> [The task] All of the data should be repeated exactly; pictures are not part of the copy.

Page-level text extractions
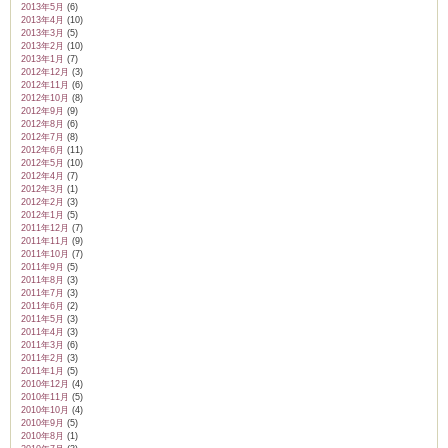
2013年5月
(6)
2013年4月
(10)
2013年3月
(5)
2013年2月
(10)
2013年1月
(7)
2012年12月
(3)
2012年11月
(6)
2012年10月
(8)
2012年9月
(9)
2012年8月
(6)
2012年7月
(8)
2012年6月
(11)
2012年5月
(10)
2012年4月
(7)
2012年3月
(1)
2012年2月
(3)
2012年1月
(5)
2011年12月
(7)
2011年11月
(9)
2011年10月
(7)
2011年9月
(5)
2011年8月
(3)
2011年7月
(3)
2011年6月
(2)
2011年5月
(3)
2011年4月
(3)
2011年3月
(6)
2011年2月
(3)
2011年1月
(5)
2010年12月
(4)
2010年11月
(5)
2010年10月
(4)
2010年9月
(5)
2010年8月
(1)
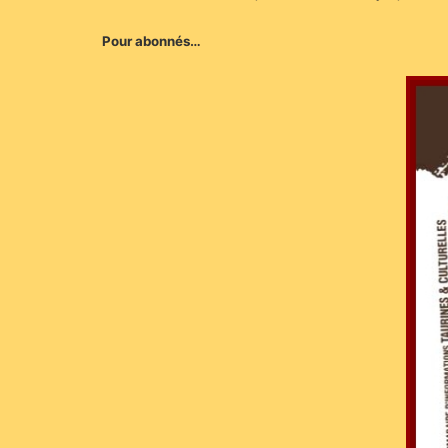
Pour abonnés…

> [Answer space]
2013年5月
(6)
2013年4月
(10)
2013年3月
(5)
2013年2月
(10)
2013年1月
(7)
2012年12月
(3)
2012年11月
(6)
2012年10月
(8)
2012年9月
(9)
2012年8月
(6)
2012年7月
(8)
2012年6月
(11)
2012年5月
(10)
2012年4月
(7)
2012年3月
(1)
2012年2月
(3)
2012年1月
(5)
2011年12月
(7)
2011年11月
(9)
2011年10月
(7)
2011年9月
(5)
2011年8月
(3)
2011年7月
(3)
2011年6月
(2)
2011年5月
(3)
2011年4月
(3)
2011年3月
(6)
2011年2月
(3)
2011年1月
(5)
2010年12月
(4)
2010年11月
(5)
2010年10月
(4)
2010年9月
(5)
2010年8月
(1)
Pour abonnés…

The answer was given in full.